It’s a misty morning near Salinas, California and the advanced.farm TX harvester—a lightweight, driverless tractor covered in canvas—is picking strawberries. Like a dot-matrix printer moving along a page, the harvester’s robotic hands move back and forth along the beds, scanning for signs of red. When it identifies a ripe berry, it dives down, gently plucks it from the plant, and places it in a crate.

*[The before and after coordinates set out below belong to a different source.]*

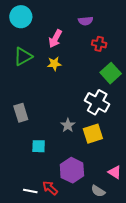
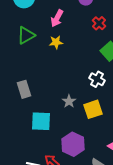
red cross: (99, 44) -> (99, 23), turned 32
white cross: (97, 102) -> (97, 79), size x0.7
cyan square: (39, 146) -> (41, 121), size x1.5

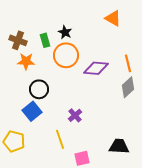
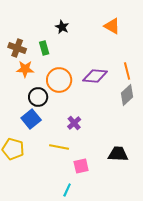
black star: (65, 32) -> (62, 27), moved
orange circle: (66, 55) -> (59, 80), moved
yellow line: (60, 139) -> (59, 147), turned -60

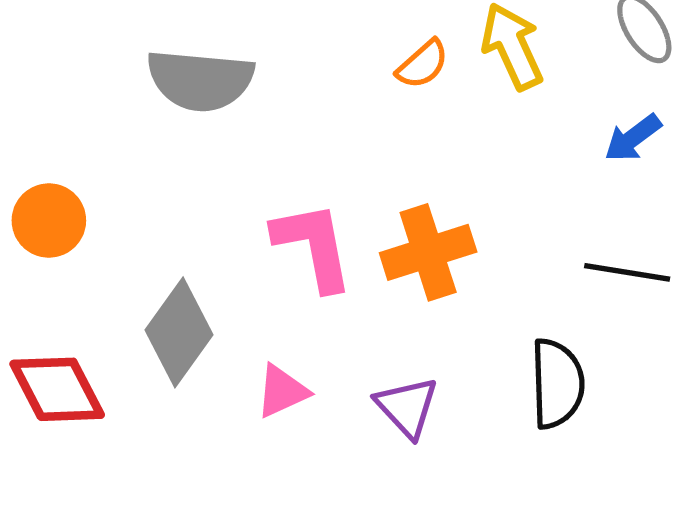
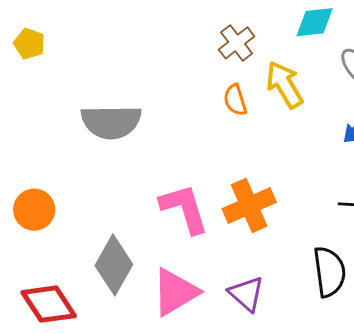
orange semicircle: (423, 64) -> (235, 100), turned 120
pink triangle: (282, 391) -> (175, 292), size x1.6

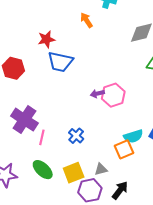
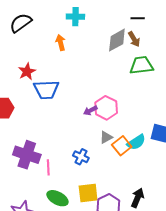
orange arrow: (86, 20) -> (61, 42), turned 35
orange square: (124, 149) -> (122, 146), moved
gray triangle: (101, 169) -> (106, 137), moved
yellow square: (74, 173) -> (88, 193), turned 30

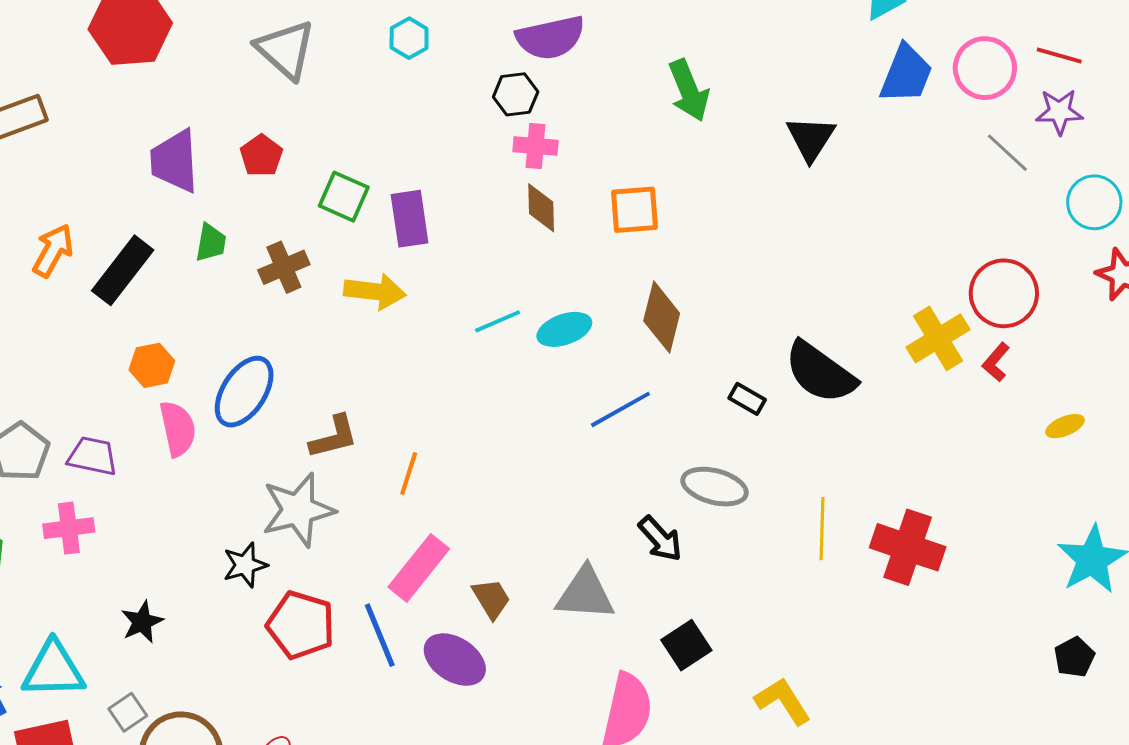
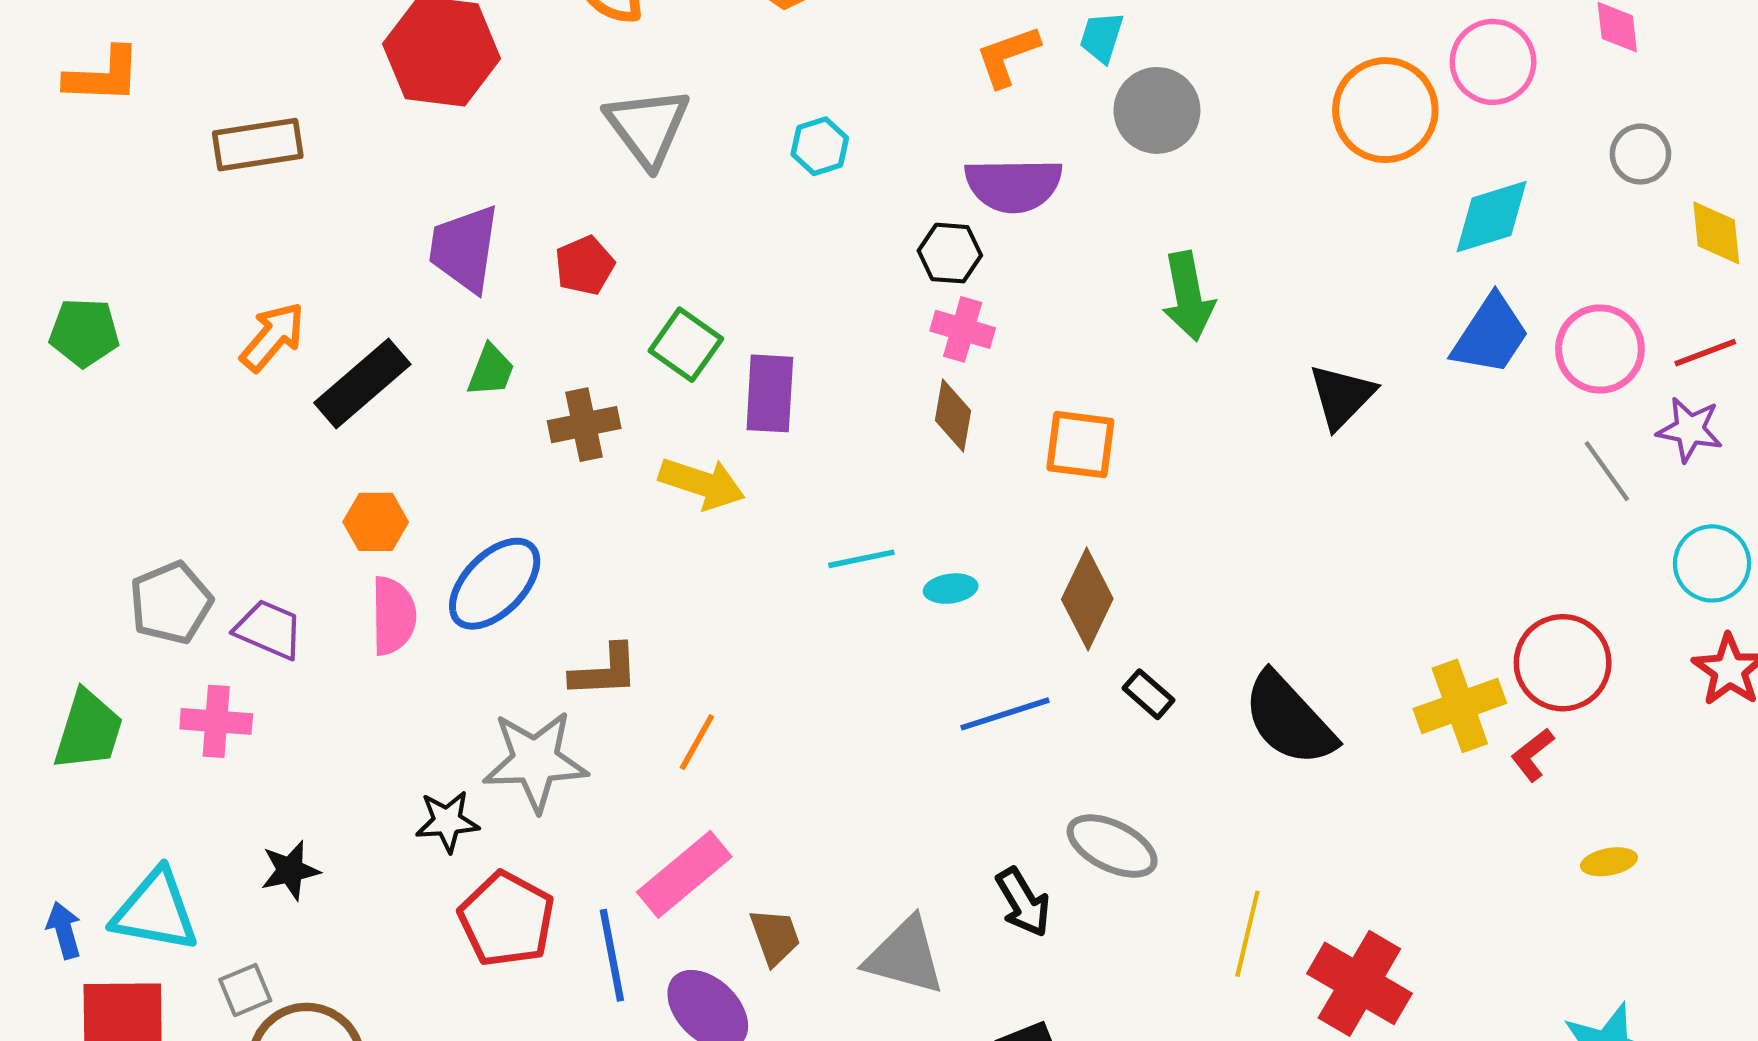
red line: (1059, 56) -> (1705, 353), turned -48
cyan ellipse: (564, 329) -> (951, 589), size x0.7
black rectangle: (747, 399) -> (1148, 694), moved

At the same time, a crew of about two dozen farmworkers is also harvesting strawberries just a few hundred feet away, on an adjacent farm. As an energetic song blasts from a parked vehicle, the men and women stoop to pick berries straight into plastic clamshells that they tile, side-by-side, into cardboard trays. Once their trays are full, the workers take them back to one of several sorting tables spread out along the access road (to allow for social distancing). It’s clear by the speed at which they’re walking—and in some cases even running—to drop off each box that these men and women are getting paid by the piece.
I’ve trudged through the muddy, irrigated fields to watch both forms of harvest with Kyle Cobb, advanced.farm’s youthful, clean-cut CEO. The company was the first to mechanically harvest strawberries for commercial sales last year, and had raised just under $10 million by June 2020, including a $7.5 million Series A round in 2019. After building a robot that cleaned solar panels, Cobb and his team dove into agriculture, where they hope to put an end to the notoriously grueling, repetitive work of harvesting strawberries.
If things go as planned, and advanced.farm is able to scale up over the next several years, Cobb says, “You’d see the same crew, but instead of it being this big, you’d see about half the size . . . and they wouldn’t be doing the traditional picking like this. They’d be doing a combination of sorting and packing in a very comfortable ergonomic set up.”